In contrast, dPCR offers unparalleled sensitivity for fractional abundances, such as mutant-to-wild-type ratios, and exhibits exquisite precision. It is particularly suited for absolute quantitation, as the technology partitions the reaction mixture into numerous individual reactions, ensuring more accurate and precise quantification without the need for a standard curve. The complementary capabilities of both technologies make them highly valuable, and their combined use offers a diverse range of solutions for various genomic applications.
| Real-time PCR (qPCR) |
Digital PCR |
| Quantitative, relative or absolute but qPCR standard curves or reference samples needed |
Quantitative, absolute and no standards or references needed |
Bulk PCR
- Flexible reaction volumes
- Impacted by changes in qPCR efficiency as data is collected at the exponential phase
- Prone to inhibitors
|
Sample partitioning
- Higher inhibitor tolerance / increased robustness
- Unaffected by changes in amplification efficiency
- Higher statistical power subject to the Poisson statistics
|
| Measures PCR amplification at each cycle |
Measures at the end of the PCR cycles |
| Detects mutation rate at >1% |
Detects mutation rate at ≥ 0.1% (high signal-to-noise ratio) |
| qPCR relies on standard curves. The need for curves costs time, resources and negatively impacts qPCR efficiency |
dPCR does not rely on standard curves, cost and time effective |
| qPCR is less precise, less reproducible and more sensitive to PCR inhibitors and contaminants than dPCR |
Limited reaction mixture volume |
Conclusion
The comparison between qPCR (Real-time PCR) and dPCR (digital PCR analysis), i.e.ddPCR vs. qPCR, reveals distinct strengths and advantages for each method, catering to diverse analytical needs in molecular biology and diagnostics. One advantage of quantitative PCR is its qPCR curve, which visually represents the reaction progress through initiation, exponential, and plateau phases, aiding in monitoring and nucleic acid quantification.
While quantitative PCR offers high throughput and a wide dynamic range, making it suitable for screening large sample sets, dPCR stands out for its unparalleled sensitivity in detecting fractional abundance and exceptional precision. Both techniques provide valuable tools for gene expression analysis, copy number variation assay, and other genomic applications. For example, qPCR often relies on relative quantitation methods to compare DNA levels across different samples using reference genes in copy number variation assays. In contrast, dPCR employs absolute quantitation, directly and precisely measuring target DNA copies per reaction.
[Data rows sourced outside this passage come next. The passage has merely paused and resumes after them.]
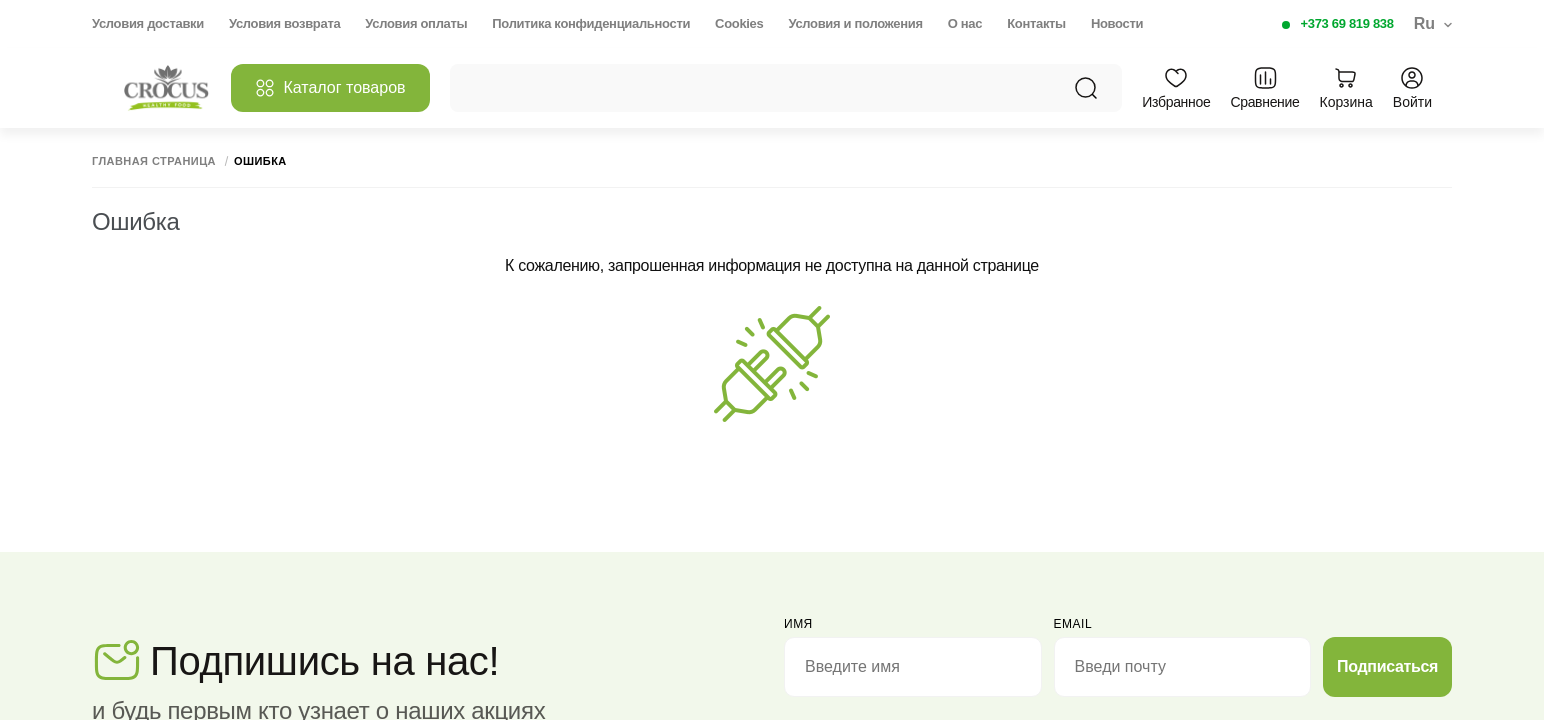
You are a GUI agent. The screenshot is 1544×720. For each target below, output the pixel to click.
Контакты (1036, 23)
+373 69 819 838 (1347, 23)
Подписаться (1387, 666)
Moreover, the combination of qPCR and dPCR offers a comprehensive approach, harnessing the complementary capabilities of each method to address a broad spectrum of research and clinical challenges. As nucleic acid quantification continues to evolve, the synergy between qPCR vs. dPCR presents a promising avenue for advancing scientific discovery and improving diagnostic accuracy in various fields. This is particularly relevant in cancer genomics and SNP identification, where copy number analysis is pivotal in understanding tumor biology and potential therapeutic targets. Additionally, the flexibility to use either relative quantitation or absolute quantitation in these techniques allows researchers to tailor their approaches based on the specific requirements of their studies.